E.L.: Uważa Pani, że brakuje we wsi takich imprez integracyjnych?  
M.G.: Uważam, że to jest ważne, aby ludzie mieli się gdzie spotkać, żeby czuli się że tworzą jedną społeczność, że powinni działać wspólnie na jej rzecz. Powinni się czuć za nią odpowiedzialni. I takie imprezy, między innymi temu służą.  
     
E.L.: Miejsce jest, boisko przy placu zabaw, środki są, organizatorzy w osobie sołtysa też, teraz tylko chęci ze strony mieszkańców.  
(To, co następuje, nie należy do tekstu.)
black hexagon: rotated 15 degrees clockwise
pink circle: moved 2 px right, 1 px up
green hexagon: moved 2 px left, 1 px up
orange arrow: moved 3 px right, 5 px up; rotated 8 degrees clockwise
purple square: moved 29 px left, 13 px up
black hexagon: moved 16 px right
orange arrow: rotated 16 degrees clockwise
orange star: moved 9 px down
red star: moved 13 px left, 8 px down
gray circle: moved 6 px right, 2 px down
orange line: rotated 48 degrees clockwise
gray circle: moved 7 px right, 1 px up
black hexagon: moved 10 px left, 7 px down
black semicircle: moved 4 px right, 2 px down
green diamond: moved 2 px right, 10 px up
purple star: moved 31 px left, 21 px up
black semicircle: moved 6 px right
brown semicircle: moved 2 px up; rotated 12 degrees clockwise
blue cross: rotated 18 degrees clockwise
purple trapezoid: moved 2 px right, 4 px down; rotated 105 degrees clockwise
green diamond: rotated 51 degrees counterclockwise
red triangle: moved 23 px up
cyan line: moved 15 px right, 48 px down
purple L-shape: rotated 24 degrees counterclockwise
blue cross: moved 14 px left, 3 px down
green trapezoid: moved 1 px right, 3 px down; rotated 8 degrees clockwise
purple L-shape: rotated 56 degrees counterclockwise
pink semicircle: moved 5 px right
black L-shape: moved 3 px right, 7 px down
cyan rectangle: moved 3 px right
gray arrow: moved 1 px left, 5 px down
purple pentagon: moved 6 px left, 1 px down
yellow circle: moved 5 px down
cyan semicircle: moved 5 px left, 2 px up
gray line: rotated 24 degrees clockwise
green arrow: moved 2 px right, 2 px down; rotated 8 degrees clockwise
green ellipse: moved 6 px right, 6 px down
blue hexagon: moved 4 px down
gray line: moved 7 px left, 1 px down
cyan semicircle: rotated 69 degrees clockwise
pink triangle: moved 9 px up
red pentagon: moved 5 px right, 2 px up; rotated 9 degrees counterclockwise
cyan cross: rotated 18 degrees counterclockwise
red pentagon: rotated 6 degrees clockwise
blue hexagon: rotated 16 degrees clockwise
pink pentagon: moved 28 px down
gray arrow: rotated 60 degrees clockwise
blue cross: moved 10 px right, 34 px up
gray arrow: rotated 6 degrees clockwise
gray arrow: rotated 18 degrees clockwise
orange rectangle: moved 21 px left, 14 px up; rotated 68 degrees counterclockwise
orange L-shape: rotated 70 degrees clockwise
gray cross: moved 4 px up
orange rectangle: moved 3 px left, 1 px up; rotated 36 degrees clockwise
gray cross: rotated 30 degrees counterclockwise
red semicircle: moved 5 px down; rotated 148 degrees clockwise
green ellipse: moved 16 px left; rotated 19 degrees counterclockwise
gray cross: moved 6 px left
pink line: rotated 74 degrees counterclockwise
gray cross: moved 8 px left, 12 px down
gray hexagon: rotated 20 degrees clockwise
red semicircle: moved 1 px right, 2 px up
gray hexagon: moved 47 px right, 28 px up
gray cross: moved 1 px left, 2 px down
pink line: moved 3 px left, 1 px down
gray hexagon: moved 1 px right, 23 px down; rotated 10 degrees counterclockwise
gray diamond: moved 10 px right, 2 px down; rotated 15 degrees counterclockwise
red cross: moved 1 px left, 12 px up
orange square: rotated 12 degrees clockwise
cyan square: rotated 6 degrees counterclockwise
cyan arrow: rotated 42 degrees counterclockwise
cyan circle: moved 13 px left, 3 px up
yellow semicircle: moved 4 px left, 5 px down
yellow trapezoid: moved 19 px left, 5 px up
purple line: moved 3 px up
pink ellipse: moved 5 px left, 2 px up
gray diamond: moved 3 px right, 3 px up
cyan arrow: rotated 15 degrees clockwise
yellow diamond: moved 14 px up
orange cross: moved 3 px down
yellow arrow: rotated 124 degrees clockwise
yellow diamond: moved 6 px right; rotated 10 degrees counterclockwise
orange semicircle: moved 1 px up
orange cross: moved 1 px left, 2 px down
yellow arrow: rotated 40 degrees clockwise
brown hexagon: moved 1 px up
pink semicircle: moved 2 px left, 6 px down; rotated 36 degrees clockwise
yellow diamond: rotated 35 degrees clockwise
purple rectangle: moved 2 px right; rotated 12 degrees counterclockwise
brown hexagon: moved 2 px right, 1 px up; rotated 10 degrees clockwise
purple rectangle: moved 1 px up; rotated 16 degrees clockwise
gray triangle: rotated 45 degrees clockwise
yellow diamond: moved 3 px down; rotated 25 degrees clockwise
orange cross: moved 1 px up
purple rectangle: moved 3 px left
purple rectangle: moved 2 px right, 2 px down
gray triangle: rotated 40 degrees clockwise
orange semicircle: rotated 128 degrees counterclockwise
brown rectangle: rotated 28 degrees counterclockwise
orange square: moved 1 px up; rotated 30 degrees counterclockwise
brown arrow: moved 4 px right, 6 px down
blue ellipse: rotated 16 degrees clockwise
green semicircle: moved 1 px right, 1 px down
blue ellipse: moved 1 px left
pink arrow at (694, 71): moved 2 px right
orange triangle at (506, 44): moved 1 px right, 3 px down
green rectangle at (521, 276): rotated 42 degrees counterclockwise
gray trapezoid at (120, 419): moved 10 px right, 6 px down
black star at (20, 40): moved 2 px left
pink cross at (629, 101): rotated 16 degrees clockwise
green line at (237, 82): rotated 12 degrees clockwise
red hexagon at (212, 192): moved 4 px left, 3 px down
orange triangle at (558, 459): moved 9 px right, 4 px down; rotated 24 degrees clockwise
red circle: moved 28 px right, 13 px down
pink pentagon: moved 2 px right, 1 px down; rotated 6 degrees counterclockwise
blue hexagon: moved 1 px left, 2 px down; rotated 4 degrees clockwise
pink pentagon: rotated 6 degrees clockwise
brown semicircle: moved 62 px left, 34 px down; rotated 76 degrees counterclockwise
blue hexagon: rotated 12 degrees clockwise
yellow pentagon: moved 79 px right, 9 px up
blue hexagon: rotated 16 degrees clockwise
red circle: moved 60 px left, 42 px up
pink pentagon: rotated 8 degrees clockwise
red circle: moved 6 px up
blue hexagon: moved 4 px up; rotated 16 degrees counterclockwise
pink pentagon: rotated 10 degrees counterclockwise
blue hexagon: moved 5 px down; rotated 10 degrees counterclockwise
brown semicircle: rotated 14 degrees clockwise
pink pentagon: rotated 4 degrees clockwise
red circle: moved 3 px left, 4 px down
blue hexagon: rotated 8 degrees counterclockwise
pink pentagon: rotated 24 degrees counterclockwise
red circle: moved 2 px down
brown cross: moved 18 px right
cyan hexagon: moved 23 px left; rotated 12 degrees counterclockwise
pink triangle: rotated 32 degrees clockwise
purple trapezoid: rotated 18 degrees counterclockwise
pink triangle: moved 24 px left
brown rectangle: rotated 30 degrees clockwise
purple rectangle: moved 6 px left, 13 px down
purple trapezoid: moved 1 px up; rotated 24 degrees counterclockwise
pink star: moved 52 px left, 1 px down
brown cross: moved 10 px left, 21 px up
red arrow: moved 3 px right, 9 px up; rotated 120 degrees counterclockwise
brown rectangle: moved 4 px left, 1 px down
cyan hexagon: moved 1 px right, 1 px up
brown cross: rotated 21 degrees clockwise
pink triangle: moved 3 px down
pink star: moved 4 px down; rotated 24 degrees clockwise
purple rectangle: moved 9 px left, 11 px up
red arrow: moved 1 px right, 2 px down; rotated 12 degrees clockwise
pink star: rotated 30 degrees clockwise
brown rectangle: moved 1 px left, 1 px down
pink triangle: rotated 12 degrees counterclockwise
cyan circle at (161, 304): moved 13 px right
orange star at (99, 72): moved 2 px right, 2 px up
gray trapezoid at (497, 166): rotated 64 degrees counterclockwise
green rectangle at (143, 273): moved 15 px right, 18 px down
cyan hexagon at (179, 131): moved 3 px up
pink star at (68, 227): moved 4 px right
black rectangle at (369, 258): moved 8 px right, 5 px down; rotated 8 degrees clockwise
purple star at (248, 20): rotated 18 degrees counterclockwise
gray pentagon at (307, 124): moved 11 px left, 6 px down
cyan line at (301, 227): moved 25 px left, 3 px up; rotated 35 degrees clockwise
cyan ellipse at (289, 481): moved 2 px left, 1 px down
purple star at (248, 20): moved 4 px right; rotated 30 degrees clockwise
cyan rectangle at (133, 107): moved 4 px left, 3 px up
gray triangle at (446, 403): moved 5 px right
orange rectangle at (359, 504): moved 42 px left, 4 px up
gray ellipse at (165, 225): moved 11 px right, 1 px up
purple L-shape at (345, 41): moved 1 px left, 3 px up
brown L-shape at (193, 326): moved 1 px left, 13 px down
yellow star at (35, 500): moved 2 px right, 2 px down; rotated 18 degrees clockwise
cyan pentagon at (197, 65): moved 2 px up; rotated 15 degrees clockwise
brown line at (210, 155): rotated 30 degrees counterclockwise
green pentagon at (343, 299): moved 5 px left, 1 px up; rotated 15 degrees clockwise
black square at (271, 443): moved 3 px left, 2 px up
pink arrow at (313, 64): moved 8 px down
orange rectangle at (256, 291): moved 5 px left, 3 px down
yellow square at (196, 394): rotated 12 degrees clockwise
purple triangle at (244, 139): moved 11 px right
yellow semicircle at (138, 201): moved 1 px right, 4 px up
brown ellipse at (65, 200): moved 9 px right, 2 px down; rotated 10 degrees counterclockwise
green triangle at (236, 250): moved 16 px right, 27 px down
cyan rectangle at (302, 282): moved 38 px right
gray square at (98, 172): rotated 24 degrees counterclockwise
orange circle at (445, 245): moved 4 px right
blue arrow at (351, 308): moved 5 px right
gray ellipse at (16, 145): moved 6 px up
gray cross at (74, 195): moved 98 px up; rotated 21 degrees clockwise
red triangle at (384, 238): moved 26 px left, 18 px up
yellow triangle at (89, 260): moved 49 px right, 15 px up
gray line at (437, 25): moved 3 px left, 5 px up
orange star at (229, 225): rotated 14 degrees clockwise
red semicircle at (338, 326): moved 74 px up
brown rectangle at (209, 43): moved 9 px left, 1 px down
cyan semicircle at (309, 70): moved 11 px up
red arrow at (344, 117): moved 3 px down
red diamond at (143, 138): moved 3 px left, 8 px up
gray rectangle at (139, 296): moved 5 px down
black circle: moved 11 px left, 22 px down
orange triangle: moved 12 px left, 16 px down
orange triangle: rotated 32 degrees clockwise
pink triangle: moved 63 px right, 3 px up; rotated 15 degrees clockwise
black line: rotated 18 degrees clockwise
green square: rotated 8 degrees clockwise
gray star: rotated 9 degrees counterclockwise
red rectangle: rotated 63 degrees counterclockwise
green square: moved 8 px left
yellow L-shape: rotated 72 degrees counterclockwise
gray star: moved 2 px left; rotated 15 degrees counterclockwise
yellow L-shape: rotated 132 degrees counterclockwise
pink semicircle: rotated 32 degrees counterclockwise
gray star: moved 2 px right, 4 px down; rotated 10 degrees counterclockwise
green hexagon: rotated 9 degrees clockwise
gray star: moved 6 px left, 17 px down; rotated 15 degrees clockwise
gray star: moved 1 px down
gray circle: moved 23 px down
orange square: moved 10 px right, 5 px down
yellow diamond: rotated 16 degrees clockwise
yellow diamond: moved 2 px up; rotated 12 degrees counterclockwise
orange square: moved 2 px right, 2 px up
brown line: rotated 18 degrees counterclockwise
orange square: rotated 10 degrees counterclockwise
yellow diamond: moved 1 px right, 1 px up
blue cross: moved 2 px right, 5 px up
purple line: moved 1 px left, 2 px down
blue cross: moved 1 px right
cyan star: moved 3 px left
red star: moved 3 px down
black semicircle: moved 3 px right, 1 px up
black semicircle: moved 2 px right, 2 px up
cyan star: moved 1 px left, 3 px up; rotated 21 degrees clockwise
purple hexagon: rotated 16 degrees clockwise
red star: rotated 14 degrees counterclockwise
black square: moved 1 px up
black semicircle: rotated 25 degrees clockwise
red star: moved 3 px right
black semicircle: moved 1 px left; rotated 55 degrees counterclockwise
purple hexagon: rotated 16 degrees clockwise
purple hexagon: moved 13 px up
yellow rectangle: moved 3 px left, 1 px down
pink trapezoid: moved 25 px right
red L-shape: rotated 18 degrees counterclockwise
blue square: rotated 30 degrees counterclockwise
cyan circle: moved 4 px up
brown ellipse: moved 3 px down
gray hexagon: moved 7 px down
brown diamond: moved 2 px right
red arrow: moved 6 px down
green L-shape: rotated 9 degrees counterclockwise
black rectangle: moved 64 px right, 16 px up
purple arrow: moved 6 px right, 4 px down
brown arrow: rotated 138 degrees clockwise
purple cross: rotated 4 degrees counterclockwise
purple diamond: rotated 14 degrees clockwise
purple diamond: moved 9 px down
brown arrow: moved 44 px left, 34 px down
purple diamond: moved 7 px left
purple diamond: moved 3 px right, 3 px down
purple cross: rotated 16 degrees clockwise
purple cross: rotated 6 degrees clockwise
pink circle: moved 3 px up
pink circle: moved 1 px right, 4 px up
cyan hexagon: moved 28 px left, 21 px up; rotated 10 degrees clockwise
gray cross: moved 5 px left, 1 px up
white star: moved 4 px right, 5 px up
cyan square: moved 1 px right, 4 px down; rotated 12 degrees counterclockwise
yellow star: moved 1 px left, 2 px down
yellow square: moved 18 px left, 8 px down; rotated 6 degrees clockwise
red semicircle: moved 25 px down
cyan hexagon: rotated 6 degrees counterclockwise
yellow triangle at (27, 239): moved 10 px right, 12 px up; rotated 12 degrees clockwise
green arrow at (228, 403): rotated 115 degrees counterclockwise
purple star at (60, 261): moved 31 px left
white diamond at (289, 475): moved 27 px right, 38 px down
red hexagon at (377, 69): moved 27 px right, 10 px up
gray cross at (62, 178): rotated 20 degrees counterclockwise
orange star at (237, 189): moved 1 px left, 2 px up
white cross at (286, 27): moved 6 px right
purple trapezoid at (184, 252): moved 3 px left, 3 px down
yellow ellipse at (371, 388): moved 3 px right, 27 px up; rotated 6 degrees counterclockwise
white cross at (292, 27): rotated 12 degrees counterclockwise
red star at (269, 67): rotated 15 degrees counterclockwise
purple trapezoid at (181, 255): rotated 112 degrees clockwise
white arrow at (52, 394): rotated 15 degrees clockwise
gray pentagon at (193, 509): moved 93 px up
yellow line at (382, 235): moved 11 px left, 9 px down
M.G.: Liczę na moich ludzi... To miejsce centralne wsi też zrobiło się ładniejsze, zlikwidowaliśmy blaszak, w którym od dobrych paru lat nic się działo, tylko straszył, dzięki temu jest we wsi ładniej. Posialiśmy trawę, trochę się martwimy, bo ma w najbliższej przyszłości powstać wiadukt i nie bardzo wiadomo co tam robić...  
     
E.L.: Wieś jest ładniejsza, bo?  
M.G.: Bo nie ma już wysypiska śmieci. Zostało zrekultywowane, obsadzone, dbają o to, koszą, w bardzo dobrym stanie jest utrzymane i stało się miejscem spacerów, atrakcją, a nie odstraszaczem...  
     
E.L.: Wysypisko jak długo istniało?  
M.G.: Działało w latach 1983 – 2002, projekt zamknięcia i rekultywacji odpadów zrealizowano w latach 2008-2009. Wysypisko było bardzo uciążliwe, ogromna ilość papierów i reklamówek, ptaków, jak u Hitchcocka, zdarzały się szczury, fetor, no i przede wszystkim świadomość, że jest to bomba ekologiczna, zatruwająca nas, mieszkańców! Trochę "zysków" z tego było. Zawsze przy takich uciążliwych inwestycjach, można coś dla wsi ugrać, mieszkańcy byli zwolnieni z podatków od gruntów i nieruchomości, nie musieli płacić za wywóz nieczystości, wyremontowano stare drogi, położono asfalt w miejscach, gdzie do tej pory były drogi szutrowe, oświetlenie wykonano, koszono tereny zielone. Wykonano gazyfikację wsi i pośrednio wykonano przyłącza wodociągowe. Dawniej wodę dowożono beczkowozem z szybu Balin.  
     
E.L.: Jakie plany, marzenia do zrealizowania? MARZENIA
M.G.: Mała społeczność, małe pieniądze, przydałaby się choćby taka sołtysówka, no co jeszcze, żeby to wszystko grało, było czysto, schludnie, a jak będą fundusze to dalej będziemy organizować imprezy dla mieszkańców, Mikołajki dla dzieci, co roku zresztą ta impreza mikołajkowa jest, wszystkie dzieci otrzymują paczki.  
     
E.L.: Gdzie do szkoły chodzą dzieci z Okradziejówki? SZKOŁA
M.G.: Do szkoły i do przedszkola w Balinie.  
     
E.L.: A ile jest dzieci we wsi?  
M.G.: Takich od 0 do 14 jest 45 (na ten rok 2013).  
     
E.L.: Jest spadek urodzin, czuć niż?  
M.G.: Nie, ja wiem, wcześniej to miałam 38, co rok dzieci przybywa jedni się wyprowadzą, kolejni się wprowadzają. Zawsze jest zwyżka. Na tę imprezę na dzień dziecka to liczę dzieci do 18 roku życia i ich będzie ok. 60. No jak na 300 mieszkańców, to jest ich trochę tych smyków.  
     
E.L.: Zresztą widać, że dzięki temu rekultywacji, teren zrobił się bardzo ładny i atrakcyjny budowniczo.  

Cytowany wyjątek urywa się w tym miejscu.